- Born: Boston, Massachusetts, U.S.
- Occupations: Guitarist, bassist, songwriter, composer, producer, musical director
- Years active: 1998–present

= Dory Lobel =

Dory Lobel is an American musician, songwriter, composer and producer. Beginning his professional music career at the age of 18, Lobel is perhaps best known as the lead guitarist and musical director for NBC's The Voice, and performing with multi-platinum recording artists including Backstreet Boys, Colbie Caillat, Jesse McCartney, Hilary Duff and Enrique Iglesias.

==Early life==
Lobel was born February 15, 1980, in Boston, Massachusetts, and raised in Tel-Aviv, Israel. He began studying music at age 3 when he asked his parents to buy him a guitar. Throughout his formative years, Lobel studied piano and attended the Tel-Aviv School of the Arts, where he focused mainly on the visual arts.
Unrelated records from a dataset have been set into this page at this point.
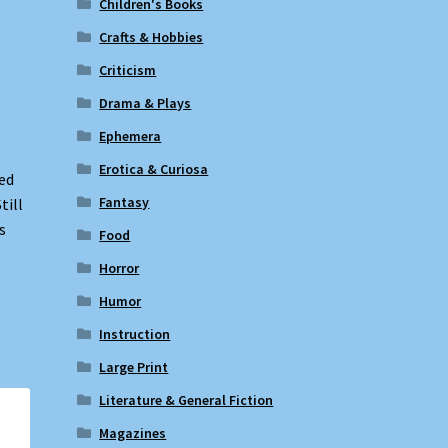
Children's Books
Crafts & Hobbies
Criticism
Drama & Plays
Ephemera
Erotica & Curiosa
ed
Fantasy
till
s
Food
Horror
Humor
Instruction
Large Print
Literature & General Fiction
Magazines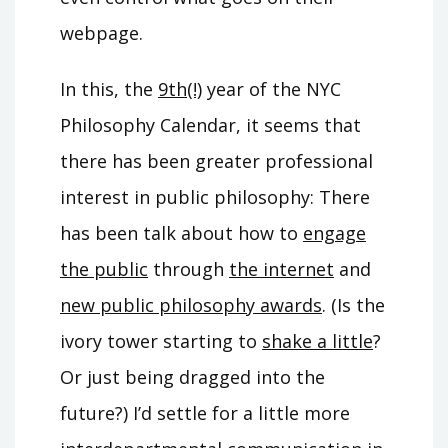
webpage.
In this, the
9th(!)
year of the NYC
Philosophy Calendar, it seems that
there has been greater professional
interest in public philosophy: There
has been talk about how to
engage
the public
through
the internet
and
new public philosophy awards
. (Is the
ivory tower starting to
shake a little
?
Or just being dragged into the
future?) I’d settle for a little more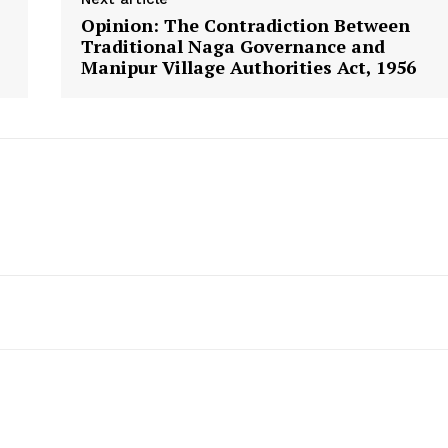
Opinion: The Contradiction Between
Traditional Naga Governance and
Manipur Village Authorities Act, 1956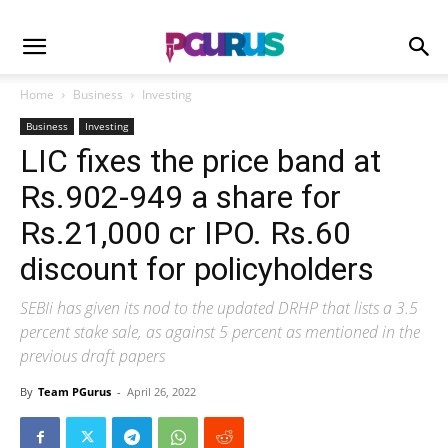
Home
Business
Investing
Business
Investing
LIC fixes the price band at
Rs.902-949 a share for
Rs.21,000 cr IPO. Rs.60
discount for policyholders
SEBIi has given its nod to the updated DRHP that lists a 3.5
percent stake sale, as against 5 percent as mentioned in the
previous draft papers
By
Team PGurus
-
April 26, 2022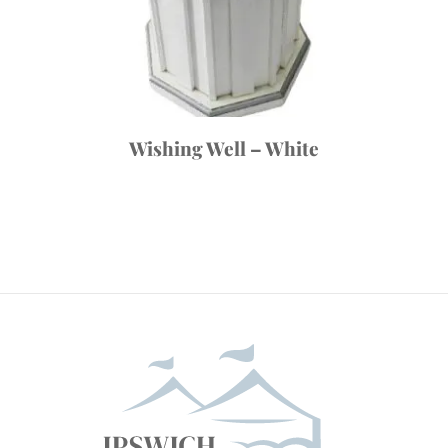
Wishing Well – White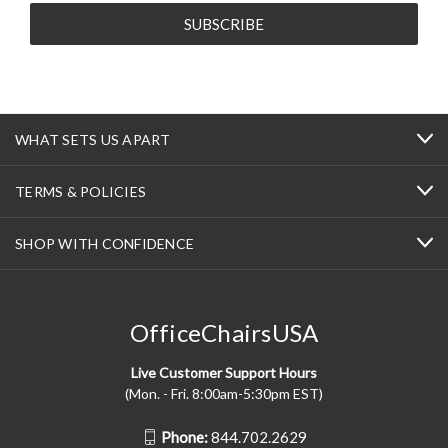
WHAT SETS US APART
TERMS & POLICIES
SHOP WITH CONFIDENCE
OfficeChairsUSA
Live Customer Support Hours
(Mon. - Fri. 8:00am-5:30pm EST)
Phone:
844.702.2629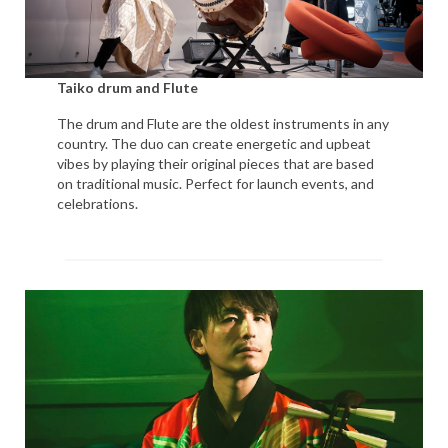
Taiko drum and Flute
The drum and Flute are the oldest instruments in any
country. The duo can create energetic and upbeat
vibes by playing their original pieces that are based
on traditional music. Perfect for launch events, and
celebrations.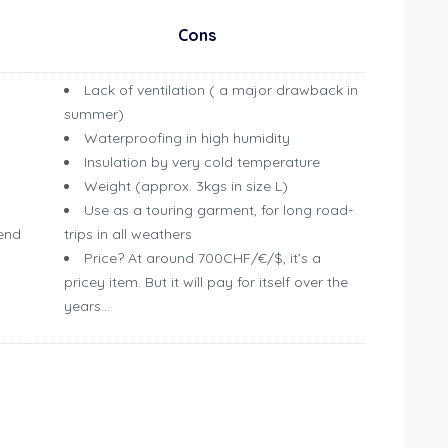
Cons
Lack of ventilation ( a major drawback in
summer)
Waterproofing in high humidity
Insulation by very cold temperature
Weight (approx. 3kgs in size L)
Use as a touring garment, for long road-
/end
trips in all weathers
Price? At around 700CHF/€/$, it’s a
pricey item. But it will pay for itself over the
years…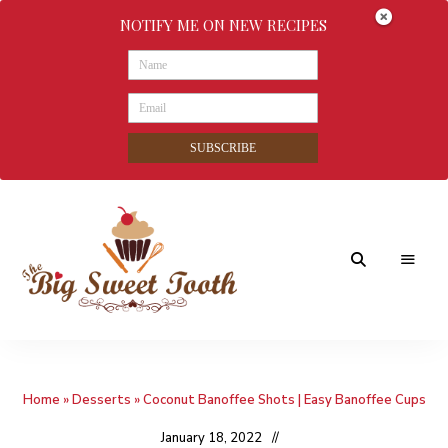
NOTIFY ME ON NEW RECIPES
SUBSCRIBE
Awesome
The
food
&
Big
Sweet
nothings
Home
»
Desserts
»
Coconut Banoffee Shots | Easy Banoffee Cups
Sweet
Tooth
January 18, 2022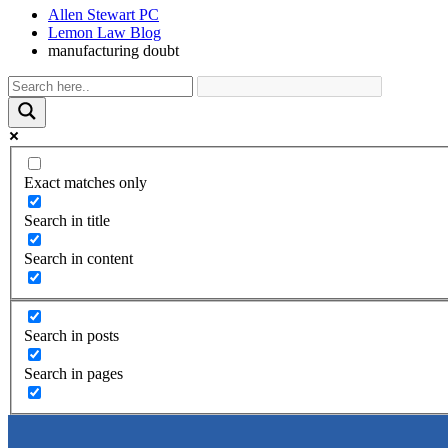
Allen Stewart PC
Lemon Law Blog
manufacturing doubt
Exact matches only
Search in title
Search in content
Search in posts
Search in pages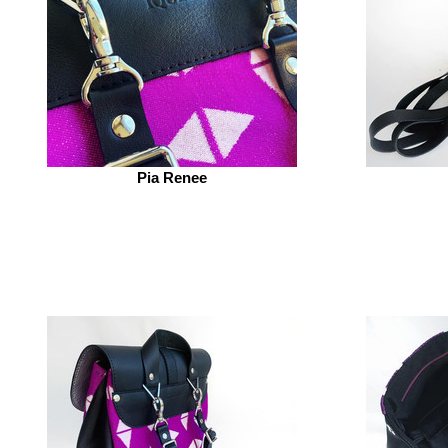
Pia Renee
At age 13, Lobel began taking lessons with a local guitar instructor, and after several years of private lessons, he started learning music directly from his record collection studying the styles of guitar greats such as Jeff Beck, Jimi Hendrix and Albert King and artists such as Stevie Wonder, Earth, Wind & Fire, and Pink Floyd.

==Career==
In 1998, at the age of 18, Lobel began playing guitar at local rock clubs and teaching guitar privately five days a week. Living in Israel at the time, he was drafted to the Israel Defense Forces for the mandatory service period of three years, and served at the research department of the Military Intelligence Corps. Towards the end of his military service, Lobel landed the guitar spot in the house-band of a successful R&B club. The musicians in the band were some of the most successful and well-known session musicians in Israel who kept him working and performing in different projects throughout the following year.

In 2003, Lobel moved to Los Angeles and enrolled in the world-renowned guitar program at Hollywood's Musician's Institute. On his first day at Musician's Institute, Lobel took his placement tests and tested out of the first 12 months of the 18 month long program and started his studies directly in the Professional Guitar Program, which allowed him to finish the courses in only six months. In 2004, Lobel was hired to play guitar on Jesse McCartney's Beautiful Soul Tour which led to the opportunity for him to co-write and perform 11 of the 12 songs on Jesse McCartney's 2006 album Right Where You Want Me (Hollywood Records), which debuted at number 15 on the U.S. Billboard 200, scoring top 10 spots in Europe and Asia.

Lobel has performed all over the world playing for multi-platinum selling artists including, Jesse McCartney, Enrique Iglesias and the Backstreet Boys. He has played on television shows including The Tonight Show with Jay Leno, Good Morning America, MTV's Total Request Live, The View, Ellen, Regis & Kelly, U-Pick Live, All That, Access Hollywood, and The Megan Mullally Show. As a composer and songwriter he has worked for companies such as NBC, Sony, Hollywood Records and EMI.

As of 2024, Dory is the musical director and lead guitarist for The Voice.

==Personal life==
Before achieving success with his musical career in the United States, Lobel had planned to one day return to Israel to study psychology and philosophy at Tel Aviv University. When he is not touring, Lobel works full-time in Los Angeles as a songwriter/producer and currently lives in Hollywood where his studio is located.